TASK TO COMPLETE: After locating the line with "Dewi, Cimahi" below, output it and each following line exactly, stopping after the line with "Česká republika". No pictures.
Segment Open
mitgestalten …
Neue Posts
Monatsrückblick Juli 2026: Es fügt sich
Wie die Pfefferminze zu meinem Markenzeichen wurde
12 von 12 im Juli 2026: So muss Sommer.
Segment Closed
Segment Open
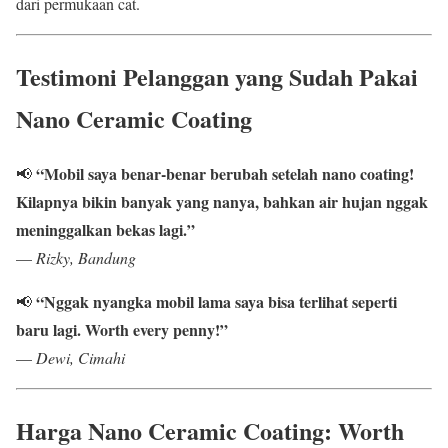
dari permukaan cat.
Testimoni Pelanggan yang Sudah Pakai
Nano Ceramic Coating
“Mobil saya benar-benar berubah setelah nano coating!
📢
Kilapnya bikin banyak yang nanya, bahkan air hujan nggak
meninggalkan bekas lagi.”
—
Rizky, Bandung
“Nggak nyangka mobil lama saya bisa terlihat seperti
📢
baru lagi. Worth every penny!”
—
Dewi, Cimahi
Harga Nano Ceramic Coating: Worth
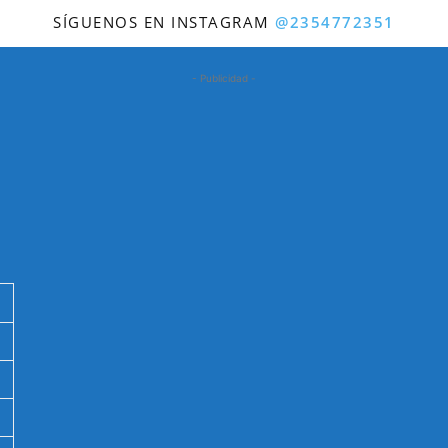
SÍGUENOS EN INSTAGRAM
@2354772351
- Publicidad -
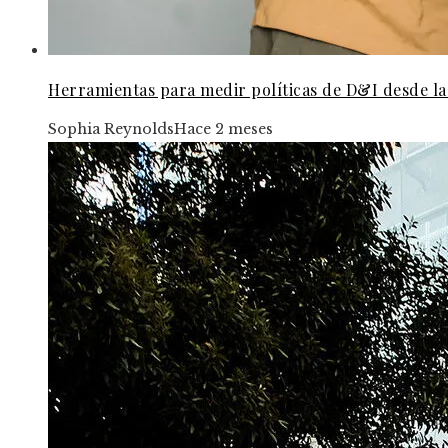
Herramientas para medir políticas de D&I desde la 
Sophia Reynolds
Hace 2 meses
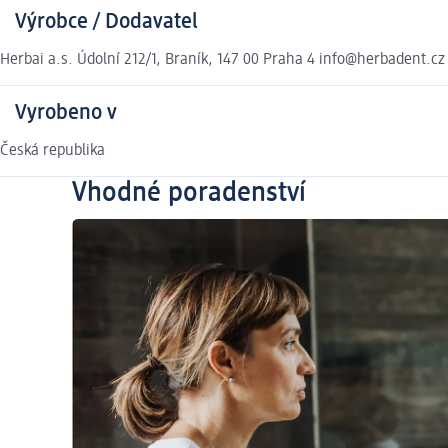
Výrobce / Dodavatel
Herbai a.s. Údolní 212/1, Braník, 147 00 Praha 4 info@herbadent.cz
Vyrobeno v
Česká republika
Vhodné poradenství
Segment Closed
RESPONSE TO THE EXERCISE:
Dewi, Cimahi
Harga Nano Ceramic Coating: Worth
SÍGUENOS EN INSTAGRAM
@2354772351
- Publicidad -
Herramientas para medir políticas de D&I desde la 
Sophia Reynolds
Hace 2 meses
Výrobce / Dodavatel
Herbai a.s. Údolní 212/1, Braník, 147 00 Praha 4 info@herbadent.cz
Vyrobeno v
Česká republika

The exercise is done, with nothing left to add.